Please transcribe every entry below exactly, without including the pictures.
*** ENTRIES PROVIDED ***
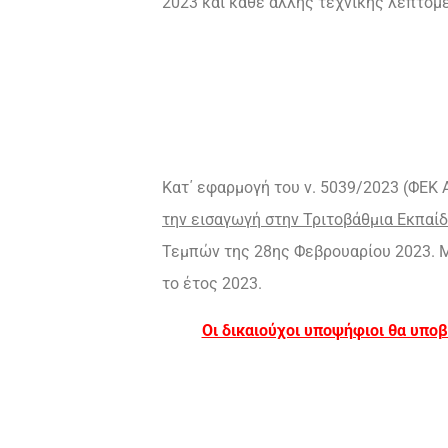
2023 και κάθε άλλης τεχνικής λεπτομ
Κατ΄ εφαρμογή του ν. 5039/2023 (ΦΕΚ 
την εισαγωγή στην Τριτοβάθμια Εκπαί
Τεμπών της 28ης Φεβρουαρίου 2023. Με
το έτος 2023.
Οι δικαιούχοι υποψήφιοι θα υποβ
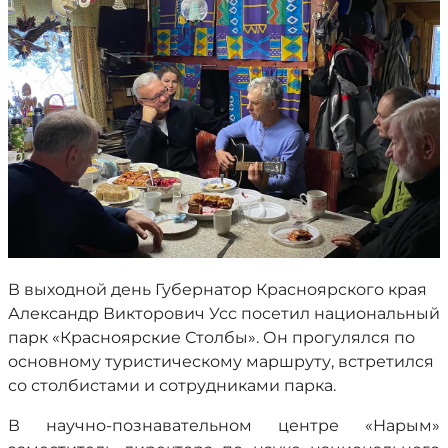
В выходной день Губернатор Красноярского края
Александр Викторович Усс посетил национальный
парк «Красноярские Столбы». Он прогулялся по
основному туристическому маршруту, встретился
со столбистами и сотрудниками парка.
В научно-познавательном центре «Нарым»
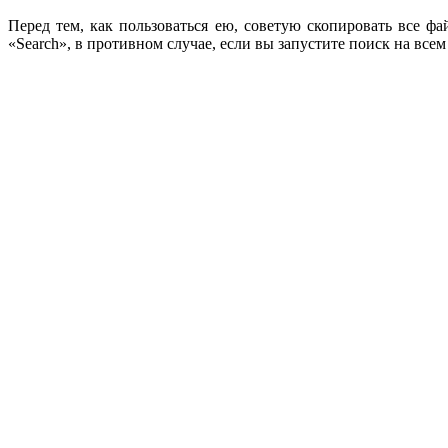
Перед тем, как пользоваться ею, советую скопировать все 
«Search», в противном случае, если вы запустите поиск на все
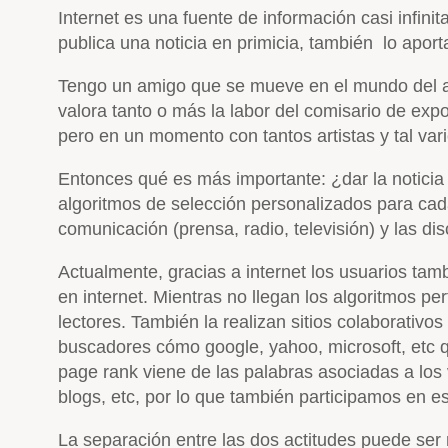
Internet es una fuente de información casi infinit
publica una noticia en primicia, también lo aport
Tengo un amigo que se mueve en el mundo del art
valora tanto o más la labor del comisario de expo
pero en un momento con tantos artistas y tal var
Entonces qué es más importante: ¿dar la noticia
algoritmos de selección personalizados para cada
comunicación (prensa, radio, televisión) y las di
Actualmente, gracias a internet los usuarios tam
en internet. Mientras no llegan los algoritmos p
lectores. También la realizan sitios colaborativo
buscadores cómo google, yahoo, microsoft, etc qu
page rank viene de las palabras asociadas a los v
blogs, etc, por lo que también participamos en e
La separación entre las dos actitudes puede ser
***
● **EXERCISE OUTPUT**
2023 και κάθε άλλης τεχνικής λεπτομ
Κατ΄ εφαρμογή του ν. 5039/2023 (ΦΕΚ 
την εισαγωγή στην Τριτοβάθμια Εκπαί
Τεμπών της 28ης Φεβρουαρίου 2023. Με
το έτος 2023.
Οι δικαιούχοι υποψήφιοι θα υποβ
В выходной день Губернатор Красноярского края
Александр Викторович Усс посетил национальный
парк «Красноярские Столбы». Он прогулялся по
основному туристическому маршруту, встретился
со столбистами и сотрудниками парка.
В научно-познавательном центре «Нарым»
Перед тем, как пользоваться ею, советую скопировать все 
«Search», в противном случае, если вы запустите поиск на все
Internet es una fuente de información casi infinit
publica una noticia en primicia, también lo aport
Tengo un amigo que se mueve en el mundo del art
valora tanto o más la labor del comisario de expo
pero en un momento con tantos artistas y tal var
Entonces qué es más importante: ¿dar la noticia
algoritmos de selección personalizados para cada
comunicación (prensa, radio, televisión) y las di
Actualmente, gracias a internet los usuarios tam
en internet. Mientras no llegan los algoritmos p
lectores. También la realizan sitios colaborativo
buscadores cómo google, yahoo, microsoft, etc qu
page rank viene de las palabras asociadas a los v
blogs, etc, por lo que también participamos en e
La separación entre las dos actitudes puede ser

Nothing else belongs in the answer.